Task details:
Each line of the listing where "administration" appears should be reported.

****************************************

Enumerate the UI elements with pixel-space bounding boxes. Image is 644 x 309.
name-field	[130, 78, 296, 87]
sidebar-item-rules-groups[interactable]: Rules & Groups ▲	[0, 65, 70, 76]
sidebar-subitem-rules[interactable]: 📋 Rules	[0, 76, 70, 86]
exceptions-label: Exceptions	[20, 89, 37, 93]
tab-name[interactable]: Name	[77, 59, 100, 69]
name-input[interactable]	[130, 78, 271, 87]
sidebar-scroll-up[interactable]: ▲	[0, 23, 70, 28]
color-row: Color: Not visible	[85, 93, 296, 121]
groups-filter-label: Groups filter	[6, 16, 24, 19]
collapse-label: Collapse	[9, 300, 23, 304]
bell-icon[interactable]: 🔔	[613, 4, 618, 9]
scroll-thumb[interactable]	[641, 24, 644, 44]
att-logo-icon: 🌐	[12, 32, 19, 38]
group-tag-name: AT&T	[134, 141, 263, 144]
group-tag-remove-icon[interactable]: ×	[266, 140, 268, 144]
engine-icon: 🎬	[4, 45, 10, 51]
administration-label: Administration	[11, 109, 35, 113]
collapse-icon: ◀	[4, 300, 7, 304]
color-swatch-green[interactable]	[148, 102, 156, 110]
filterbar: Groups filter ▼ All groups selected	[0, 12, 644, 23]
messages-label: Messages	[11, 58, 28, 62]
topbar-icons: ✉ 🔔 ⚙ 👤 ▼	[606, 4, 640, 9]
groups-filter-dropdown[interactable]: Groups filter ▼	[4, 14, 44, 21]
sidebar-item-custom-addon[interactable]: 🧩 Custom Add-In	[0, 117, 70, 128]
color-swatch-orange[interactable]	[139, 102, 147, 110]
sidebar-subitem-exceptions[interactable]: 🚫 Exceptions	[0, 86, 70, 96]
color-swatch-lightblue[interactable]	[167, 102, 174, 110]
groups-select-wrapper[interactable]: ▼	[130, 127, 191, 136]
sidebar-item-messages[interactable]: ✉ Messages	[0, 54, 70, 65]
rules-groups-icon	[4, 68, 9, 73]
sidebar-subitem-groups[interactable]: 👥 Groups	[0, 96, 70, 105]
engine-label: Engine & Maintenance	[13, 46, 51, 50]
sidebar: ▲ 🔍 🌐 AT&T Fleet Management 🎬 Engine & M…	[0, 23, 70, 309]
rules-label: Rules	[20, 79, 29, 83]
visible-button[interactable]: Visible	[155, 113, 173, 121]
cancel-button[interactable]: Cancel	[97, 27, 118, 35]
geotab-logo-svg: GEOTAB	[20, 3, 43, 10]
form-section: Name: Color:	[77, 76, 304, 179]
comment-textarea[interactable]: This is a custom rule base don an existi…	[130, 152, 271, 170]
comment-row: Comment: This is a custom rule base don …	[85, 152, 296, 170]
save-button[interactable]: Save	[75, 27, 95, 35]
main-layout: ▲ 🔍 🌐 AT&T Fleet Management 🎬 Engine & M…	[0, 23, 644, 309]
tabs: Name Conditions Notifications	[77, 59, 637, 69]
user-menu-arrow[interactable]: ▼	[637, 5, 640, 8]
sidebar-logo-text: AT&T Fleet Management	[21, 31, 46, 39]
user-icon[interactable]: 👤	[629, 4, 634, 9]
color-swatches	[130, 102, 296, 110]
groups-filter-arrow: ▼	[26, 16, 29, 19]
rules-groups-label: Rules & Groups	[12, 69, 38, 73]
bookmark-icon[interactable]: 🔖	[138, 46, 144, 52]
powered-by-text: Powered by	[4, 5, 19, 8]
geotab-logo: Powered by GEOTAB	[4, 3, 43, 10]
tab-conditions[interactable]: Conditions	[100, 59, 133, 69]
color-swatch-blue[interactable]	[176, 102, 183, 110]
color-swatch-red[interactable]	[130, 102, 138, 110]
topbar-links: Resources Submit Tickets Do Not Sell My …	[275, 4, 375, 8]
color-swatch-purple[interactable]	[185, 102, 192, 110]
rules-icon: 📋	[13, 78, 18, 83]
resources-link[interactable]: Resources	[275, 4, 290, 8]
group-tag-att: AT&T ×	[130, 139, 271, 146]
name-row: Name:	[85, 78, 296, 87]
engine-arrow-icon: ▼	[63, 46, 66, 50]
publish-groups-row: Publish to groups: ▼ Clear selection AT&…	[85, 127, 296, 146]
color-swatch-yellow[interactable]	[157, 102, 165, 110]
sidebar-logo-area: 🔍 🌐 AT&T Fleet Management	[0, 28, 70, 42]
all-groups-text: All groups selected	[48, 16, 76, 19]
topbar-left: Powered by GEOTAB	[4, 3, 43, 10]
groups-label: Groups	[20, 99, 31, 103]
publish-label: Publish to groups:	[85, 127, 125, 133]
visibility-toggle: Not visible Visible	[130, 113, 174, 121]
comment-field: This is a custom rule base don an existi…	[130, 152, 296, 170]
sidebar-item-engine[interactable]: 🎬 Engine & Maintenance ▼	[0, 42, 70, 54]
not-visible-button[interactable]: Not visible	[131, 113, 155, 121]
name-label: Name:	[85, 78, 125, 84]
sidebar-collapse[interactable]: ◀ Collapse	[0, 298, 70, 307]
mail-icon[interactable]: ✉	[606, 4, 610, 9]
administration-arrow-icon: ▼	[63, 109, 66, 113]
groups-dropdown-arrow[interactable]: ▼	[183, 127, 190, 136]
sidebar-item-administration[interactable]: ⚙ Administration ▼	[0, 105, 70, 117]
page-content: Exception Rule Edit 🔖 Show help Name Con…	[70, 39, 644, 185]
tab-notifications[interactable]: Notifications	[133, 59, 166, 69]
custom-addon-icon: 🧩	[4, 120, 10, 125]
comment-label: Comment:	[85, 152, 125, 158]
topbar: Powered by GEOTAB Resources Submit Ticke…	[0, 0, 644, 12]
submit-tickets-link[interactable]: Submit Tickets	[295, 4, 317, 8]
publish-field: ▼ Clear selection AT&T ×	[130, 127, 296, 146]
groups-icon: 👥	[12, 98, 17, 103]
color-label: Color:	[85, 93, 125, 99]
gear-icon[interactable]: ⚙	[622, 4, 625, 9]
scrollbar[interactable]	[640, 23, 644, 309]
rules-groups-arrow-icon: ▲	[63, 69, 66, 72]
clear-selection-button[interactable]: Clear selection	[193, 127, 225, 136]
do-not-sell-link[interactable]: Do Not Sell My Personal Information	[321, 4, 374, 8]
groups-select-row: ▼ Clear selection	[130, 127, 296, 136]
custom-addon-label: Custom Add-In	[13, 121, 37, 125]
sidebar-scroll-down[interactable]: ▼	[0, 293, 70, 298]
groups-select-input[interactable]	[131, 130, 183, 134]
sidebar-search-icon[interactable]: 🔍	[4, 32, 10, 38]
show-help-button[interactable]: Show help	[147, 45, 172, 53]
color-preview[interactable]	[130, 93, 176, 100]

****************************************

Solution to this problem:
administration-label: Administration	[11, 109, 35, 113]
administration-arrow-icon: ▼	[63, 109, 66, 113]
sidebar-item-administration[interactable]: ⚙ Administration ▼	[0, 105, 70, 117]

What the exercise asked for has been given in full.